DORA (Digital Operational Resilience Act)

Von Paul Brock·Aktualisiert am 24-04-2026
Kurz gesagt

DORA ist die EU-Verordnung (seit 17. Januar 2025 in Kraft), die Finanzinstitute zu robustem IT-Risikomanagement, Incident-Meldung und strenger Aufsicht über kritische Drittanbieter wie Cloud-Provider verpflichtet.

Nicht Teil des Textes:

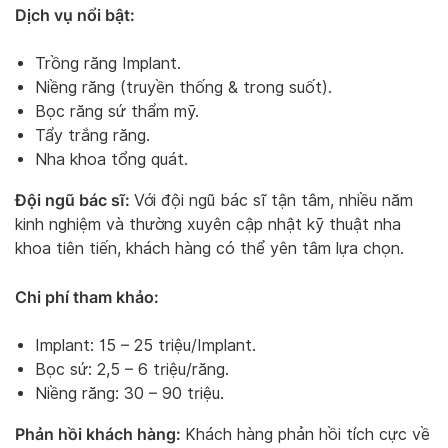
Dịch vụ nổi bật:
Trồng răng Implant.
Niềng răng (truyền thống & trong suốt).
Bọc răng sứ thẩm mỹ.
Tẩy trắng răng.
Nha khoa tổng quát.
Đội ngũ bác sĩ:
Với đội ngũ bác sĩ tận tâm, nhiều năm
kinh nghiệm và thường xuyên cập nhật kỹ thuật nha
khoa tiên tiến, khách hàng có thể yên tâm lựa chọn.
Chi phí tham khảo:
Implant: 15 – 25 triệu/Implant.
Bọc sứ: 2,5 – 6 triệu/răng.
Niềng răng: 30 – 90 triệu.
Phản hồi khách hàng:
Khách hàng phản hồi tích cực về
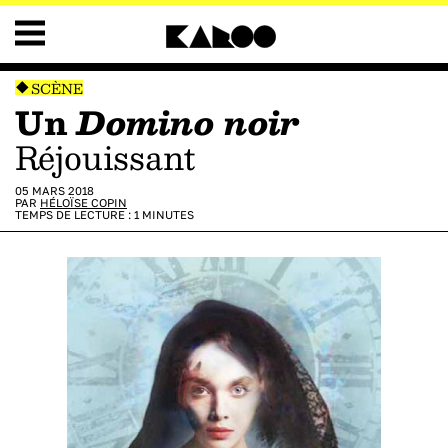
SCÈNE
Un
Domino noir
réjouissant
05 MARS 2018
PAR
HÉLOÏSE COPIN
TEMPS DE LECTURE :
1
MINUTES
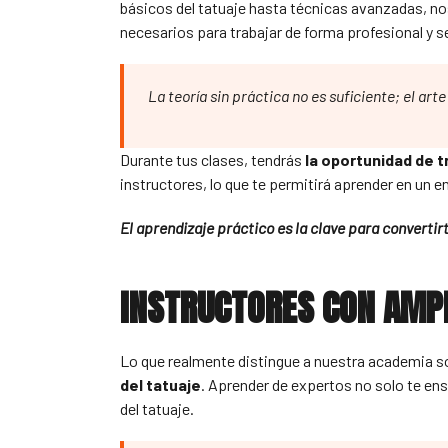
básicos del tatuaje hasta técnicas avanzadas, 
necesarios para trabajar de forma profesional y s
La teoría sin práctica no es suficiente; el art
Durante tus clases, tendrás
la oportunidad de t
instructores, lo que te permitirá aprender en un e
El aprendizaje práctico es la clave para convertir
INSTRUCTORES CON AMPL
Lo que realmente distingue a nuestra academia s
del tatuaje
. Aprender de expertos no solo te en
del tatuaje.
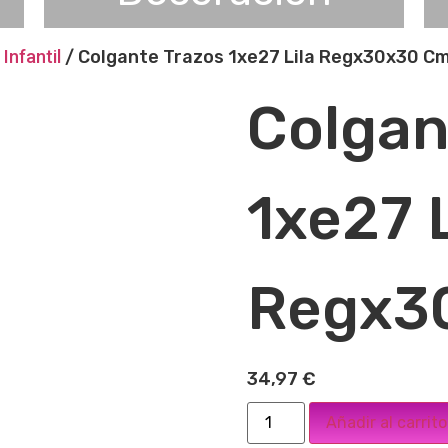
Infantil
/ Colgante Trazos 1xe27 Lila Regx30x30 C
Colgan
1xe27 L
Regx3
34,97
€
Añadir al carrito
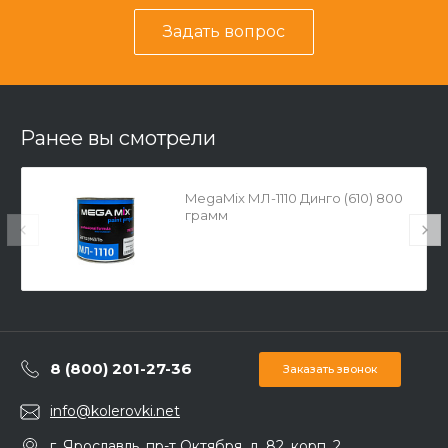
Задать вопрос
Ранее вы смотрели
MegaMix МЛ-1110 Динго (610) 800
грамм
8 (800) 201-27-36
Заказать звонок
info@kolerovki.net
г. Ярославль, пр-т Октября, д. 82, корп. 2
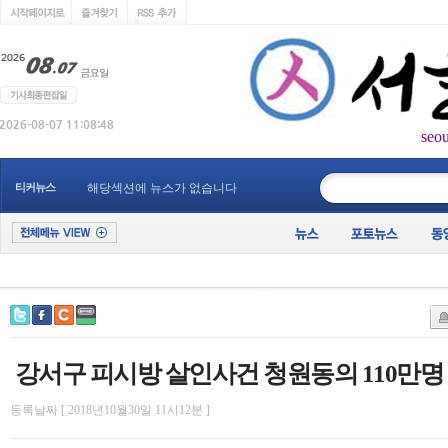
seo
____________
티커뉴스
해당섹션에 뉴스가 없습니다
강서구 피시방 살인사건 청원동의 110만명
등록날짜 [ 2018년10월30일 11시12분 ]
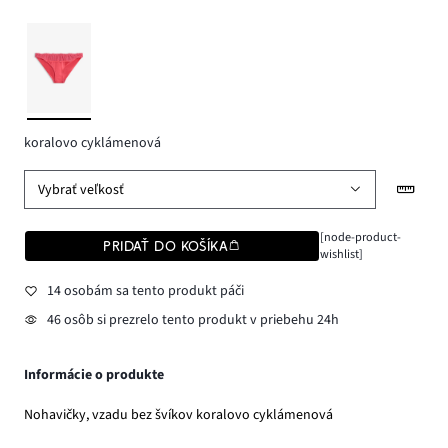
koralovo cyklámenová
Vybrať veľkosť
[node-product-
PRIDAŤ DO KOŠÍKA
wishlist]
14 osobám sa tento produkt páči
46 osôb si prezrelo tento produkt v priebehu 24h
Informácie o produkte
Nohavičky, vzadu bez švíkov koralovo cyklámenová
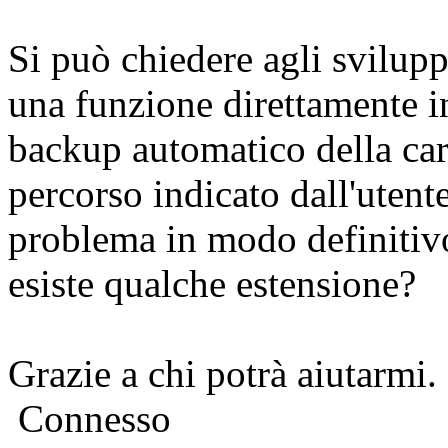
Si può chiedere agli sviluppa
una funzione direttamente i
backup automatico della carte
percorso indicato dall'utent
problema in modo definitivo
esiste qualche estensione?
Grazie a chi potrà aiutarmi.
Connesso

DORA harmonisiert Regeln zur operativen Resilienz für alle Finanzentitäten in der EU: Banken, Versicherer, Wertpapierfirmen, Krypto-Dienstleister (unter MiCA) und kritische ICT-Anbieter. Fünf Säulen: ICT-Risikomanagement, ICT-Incident-Meldung, Resilience-Testing (inkl. TLPT-Pentests), Third-Party-Risk-Management, Informationsaustausch. Nichteinhaltung: Bußgelder bis zu 2 % des weltweiten Umsatzes. Praktische Folge: detaillierte ICT-Vertragsregister, Exit-Strategien, erhebliche Compliance-Investitionen.

Beispiel

Eine niederländische Challenger-Bank nutzt AWS für die gesamte Produktion. Unter DORA: Vertragsregister, Exit-Plan binnen 12 Monaten, regelmäßiges Joint Testing, signifikante Incidents binnen 4 Stunden an DNB/ESMA melden.

Häufig gestellte Fragen

Gilt DORA auch für Fintech-Startups?

Ja, wenn sie unter einem regulierten Finanzlabel tätig sind (EMI, PI, Krypto-CASP). Proportionalität: Regeln skalieren mit Größe, Grundpflichten gelten für alle.

Was ist TLPT?

Threat-Led Penetration Testing: fortgeschrittene, szenariobasierte Pentests. Pflicht für große Finanzentitäten alle 3 Jahre. Zertifizierte Tester; TIBER-EU-Framework als Basis.